The man shook his head, then jerked his thumb back toward the girl he was sitting with. "My friend will get mad if I ignore her and then I won't get laid tonight. First priorities, you know."
He was an American, well-dressed in a dark business suit. His hair was black, cut short and neatly-combed. He had a thick dark mustache that suited his face. His skin was smooth and unlined, even though he looked about fifty. He stood straight and stiff. Professional spook, I thought.
He looked at me. "I know who you are and why you're here."
"Sorry I can't say the same," I said.
"My name is Lightener and I'm here to help you."
"I'm grateful. Seems like everybody in this small country wants to help me."
Broadbent p
ut his hand on my arm. "We appreciate your offer of help. Mister Rogan is going to take you up on it. The embassy and the American people appreciate your offer of help."
"Yeah," I said. "And the rest of the free world appreciates your offer of help."
Broadbent jabbed his elbow into my side. "Mister Rogan has a well-developed sense of humor, but unfortunately he thinks he's back in the States where it's more appreciated."
He shot a look at me that would have stopped a charging bull elephant in heat. "Mister Rogan will give you a call."
Lightener nodded crisply. "Thank you, Mister Broadbent." He inclined his head slightly. "Gentlemen," he said and made an abrupt about-face and walked back to his young lady.
Broadbent turned to me. "Asshole," he said.
"Yes?" I said.
"That guy could be very valuable to you. He's one of the richest and best-connected men in the country."
"What's his background?" I said. "Is he one of your co-religionists?"
Broadbent raised an eyebrow. "Interesting you should catch that.
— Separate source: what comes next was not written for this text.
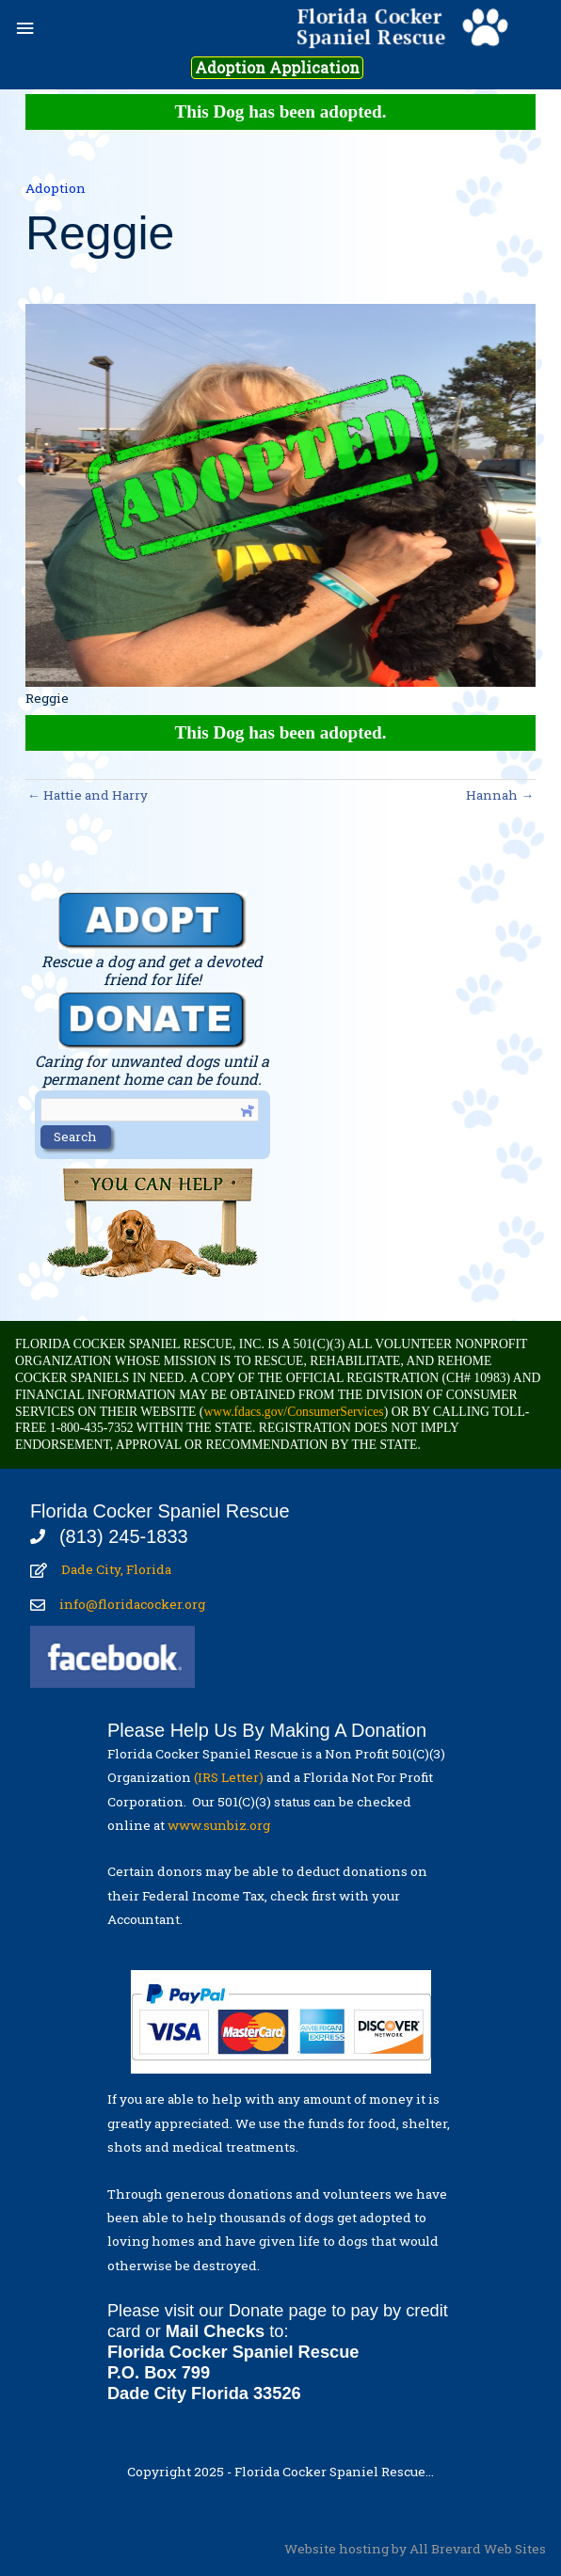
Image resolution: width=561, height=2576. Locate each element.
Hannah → (500, 795)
You still have a good eye. He was with the Agency for twenty years before he retired. Mostly administrative, back in Langley, although he did spend some time in the field. Remember Ortega and Comandante Zero in Nicaragua? Then he married a daughter of one of the fourteen families, took over the family business and made it even bigger than it was. He knows everybody of importance in El Salvador and Washington."
“What are the fourteen families?” I asked.
“Just the richest people in the country, that’s all,” Broadbent said.
I turned to Mayorga. "What do you make of Lightener?”
Mayorga made a face like he'd just smelled a three- day-old corpse. "He is one bad motherfucker. I wouldn't trust him with the family silver. But, hell, if he can help you..." He shrugged and let it drop.